[Dataset entries]

'''

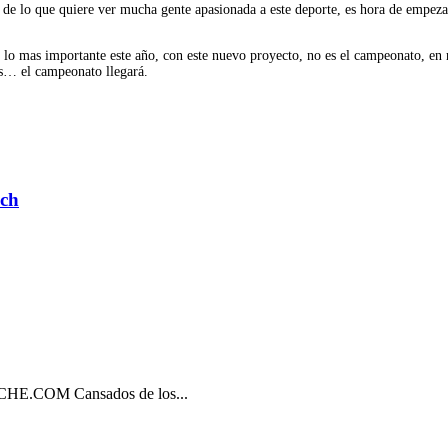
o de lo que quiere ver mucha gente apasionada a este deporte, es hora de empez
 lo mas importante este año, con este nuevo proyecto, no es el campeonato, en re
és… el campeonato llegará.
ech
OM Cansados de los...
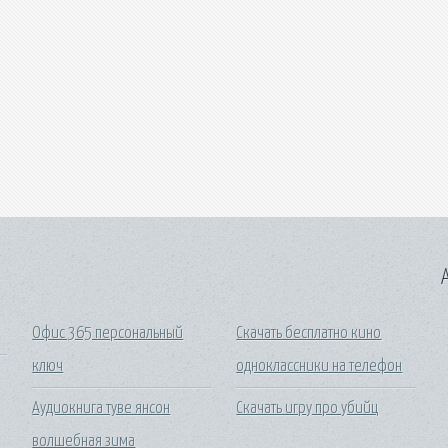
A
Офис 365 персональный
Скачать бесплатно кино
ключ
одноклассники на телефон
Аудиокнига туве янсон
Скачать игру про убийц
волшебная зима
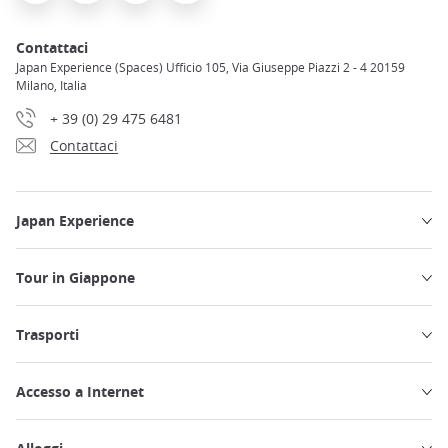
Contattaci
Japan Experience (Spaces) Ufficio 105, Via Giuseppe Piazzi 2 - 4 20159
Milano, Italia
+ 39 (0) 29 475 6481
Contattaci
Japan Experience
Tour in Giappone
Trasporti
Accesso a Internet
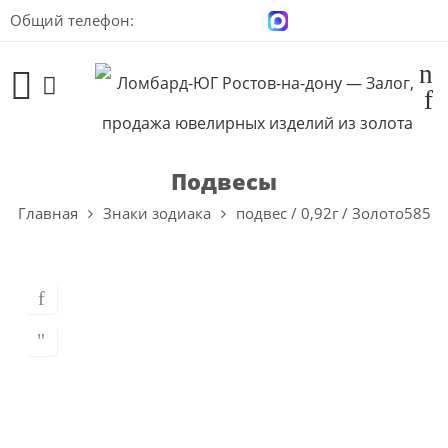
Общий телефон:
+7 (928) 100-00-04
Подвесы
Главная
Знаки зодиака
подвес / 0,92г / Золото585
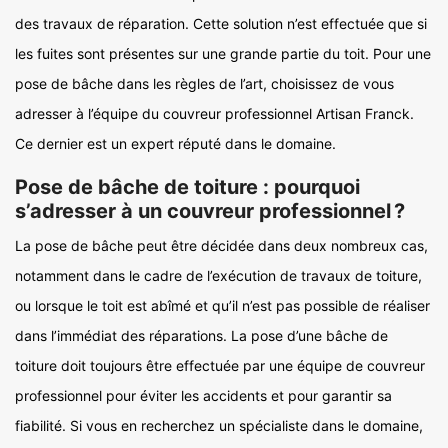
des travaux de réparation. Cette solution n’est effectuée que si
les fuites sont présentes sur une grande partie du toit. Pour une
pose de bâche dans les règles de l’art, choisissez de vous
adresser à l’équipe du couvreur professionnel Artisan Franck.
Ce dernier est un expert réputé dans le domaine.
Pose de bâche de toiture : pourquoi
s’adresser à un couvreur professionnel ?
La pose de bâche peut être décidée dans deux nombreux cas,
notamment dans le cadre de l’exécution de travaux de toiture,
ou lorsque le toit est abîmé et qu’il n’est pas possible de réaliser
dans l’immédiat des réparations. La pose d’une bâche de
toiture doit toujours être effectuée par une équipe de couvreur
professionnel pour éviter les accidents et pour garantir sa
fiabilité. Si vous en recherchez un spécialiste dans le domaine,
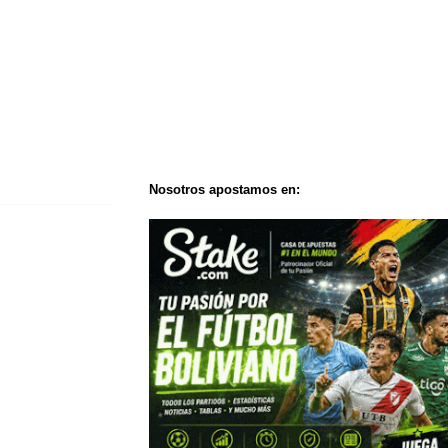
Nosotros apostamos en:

'''
'''

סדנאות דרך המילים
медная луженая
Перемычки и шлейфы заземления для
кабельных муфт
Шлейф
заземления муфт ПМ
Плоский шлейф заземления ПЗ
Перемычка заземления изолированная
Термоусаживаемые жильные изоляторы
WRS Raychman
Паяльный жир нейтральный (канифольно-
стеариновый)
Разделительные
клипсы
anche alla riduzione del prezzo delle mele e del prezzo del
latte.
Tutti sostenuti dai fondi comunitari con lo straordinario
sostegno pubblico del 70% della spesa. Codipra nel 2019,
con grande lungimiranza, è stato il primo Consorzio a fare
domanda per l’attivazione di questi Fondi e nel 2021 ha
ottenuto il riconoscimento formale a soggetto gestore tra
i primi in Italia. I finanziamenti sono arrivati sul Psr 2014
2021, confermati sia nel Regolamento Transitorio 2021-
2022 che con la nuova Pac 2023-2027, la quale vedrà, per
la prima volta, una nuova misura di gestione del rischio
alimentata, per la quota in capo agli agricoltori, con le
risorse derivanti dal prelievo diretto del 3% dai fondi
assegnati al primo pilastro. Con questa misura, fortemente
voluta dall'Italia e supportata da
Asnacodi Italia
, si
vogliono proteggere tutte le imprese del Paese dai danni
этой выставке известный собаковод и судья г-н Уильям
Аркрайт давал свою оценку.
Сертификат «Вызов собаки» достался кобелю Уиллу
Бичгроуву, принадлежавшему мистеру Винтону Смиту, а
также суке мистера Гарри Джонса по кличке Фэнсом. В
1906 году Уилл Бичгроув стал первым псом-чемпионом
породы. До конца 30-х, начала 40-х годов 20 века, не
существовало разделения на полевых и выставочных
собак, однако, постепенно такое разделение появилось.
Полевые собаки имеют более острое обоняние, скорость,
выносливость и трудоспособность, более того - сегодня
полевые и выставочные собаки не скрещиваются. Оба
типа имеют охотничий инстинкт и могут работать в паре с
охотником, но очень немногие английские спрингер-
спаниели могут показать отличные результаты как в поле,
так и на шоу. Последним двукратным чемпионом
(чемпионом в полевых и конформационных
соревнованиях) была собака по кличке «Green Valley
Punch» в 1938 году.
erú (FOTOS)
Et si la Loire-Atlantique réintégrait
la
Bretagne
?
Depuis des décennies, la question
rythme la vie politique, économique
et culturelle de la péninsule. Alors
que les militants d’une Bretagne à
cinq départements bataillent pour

'''

*How to complete this task*. Count how many lines of the entries include the string "bâche". The number is the entire answer.

*Solution to this problem*. 4